With contributions from
  • peachpuff
    Is the first graph correct? Because on the next one nvidia is orange while on the first one its blue.
    Reply
  • kiniku
    "...We think people buy high-end cards to be able to crank up all the settings, and there are RT-enabled games where the 4080 Super delivers a playable result while the 7900 XTX does not."
    (y) (y) (y)
    Reply
  • Notton
    Ray-tracing works surprisingly well now.
    DLSS and frame-gen have matured enough that it doesn't feel janky, unlike back when the 40 series launched
    Reply
  • Makaveli
    kiniku said:
    "...We think people buy high-end cards to be able to crank up all the settings, and there are RT-enabled games where the 4080 Super delivers a playable result while the 7900 XTX does not."
    (y) (y) (y)
    meh out of all the titles they have listed for the RT I only have 2 and that is both Spiderman Remastered and Miles and they both play fine for me at 3440x1440 UW with RT on.
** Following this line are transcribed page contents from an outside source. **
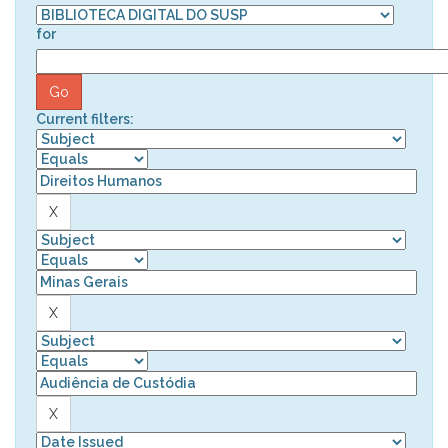
for
Current filters:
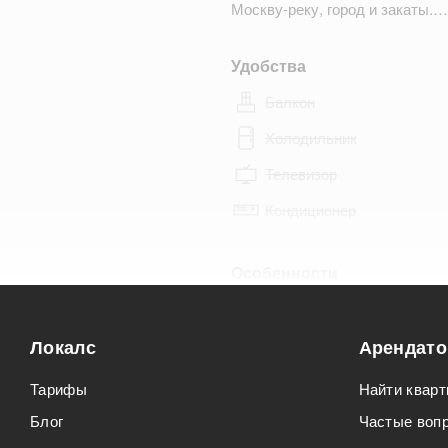
Москву-реку, город и закаты.…
Удобства
Балкон
Холодильник
Телевизор
Кондиционер
Особенности
Можно курить
Локалс
Можно с животными
Арендат
Тарифы
Найти кварт
Блог
Частые воп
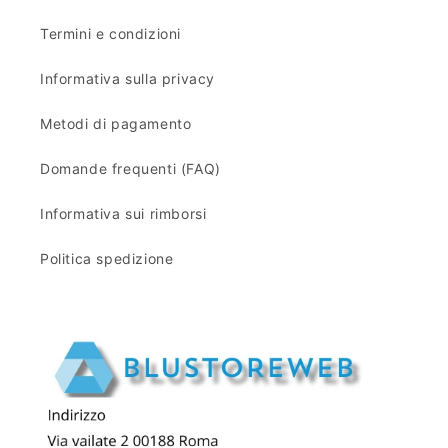
t
t
i
i
Termini e condizioni
n
n
o
o
Informativa sulla privacy
Metodi di pagamento
Domande frequenti (FAQ)
Informativa sui rimborsi
Politica spedizione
    "4080 Super used just 16.5W while idle, 20.8W while playing back a 4K AV1 video using VLC, and 31.0W when playing the same video directly on YouTube. The 7900 XTX used 19.1W while idle, 57.8W while playing our test video in VLC, and 96.8W when viewing the video on YouTube."
    idle power draw will depend on monitor setup.

    I idle at 7 watts on my 7900XTX and single display not the 19 watts you are seeing in this review.

    Youtube video play back for me sits at 32 watts not 3x the amount you are seeing at 96.8 watts....

    VLC video play back for me on my system is 26 watts.
    Reply
  • PEnns
    So which graph is the correct one?? The colors have a mind of their own.
    Reply
  • ivan_vy
    PEnns said:
    So which graph is the correct one?? The colors have a mind of their own.
    I'm still confused but my dog has no problem with those graphics
    Reply
  • Thunder64
    All because someone decided red for AMD and green for Nvidia didn't seem right...
    Reply
  • The Historical Fidelity
    Makaveli said:
    meh out of all the titles they have listed for the RT I only have 2 and that is both Spiderman Remastered and Miles and they both play fine for me at 3440x1440 UW with RT on.

    "4080 Super used just 16.5W while idle, 20.8W while playing back a 4K AV1 video using VLC, and 31.0W when playing the same video directly on YouTube. The 7900 XTX used 19.1W while idle, 57.8W while playing our test video in VLC, and 96.8W when viewing the video on YouTube."
    idle power draw will depend on monitor setup.

    I idle at 7 watts on my 7900XTX and single display not the 19 watts you are seeing in this review.

    Youtube video play back for me sits at 32 watts not 3x the amount you are seeing at 96.8 watts....

    VLC video play back for me on my system is 26 watts.
    Looks like TH didn’t go into windows power settings and hit “return to defaults” or something. What else would cause this disparity?
    Reply
  • Makaveli
    The Historical Fidelity said:
    Looks like TH didn’t go into windows power settings and hit “return to defaults” or something. What else would cause this disparity?
    numerous things

    The display you are using matters and its refresh rate. Having a second display hooked up to the gpu even if it turned off can also affect this.

    Is freesync on, is the system really idle or are there other processes running.

    Any tweaking done on the system? some people turn off hardware acceleration in their browsers etc.

    there are so many variables to it.
    Reply
  • JarredWaltonGPU
    peachpuff said:
    Is the first graph correct? Because on the next one nvidia is orange while on the first one its blue.
    Sorry, I reversed the card order on the ProViz tests, so the numbers were correct but the colors swapped. I've updated the charts now so that all have the 4080 Super in blue. (The real issue is that I generated both chart variants, one with Nvidia blue and AMD orange, the other with AMD blue and Nvidia orange... and then I accidentally uploaded the wrong charts for ProVizAI.)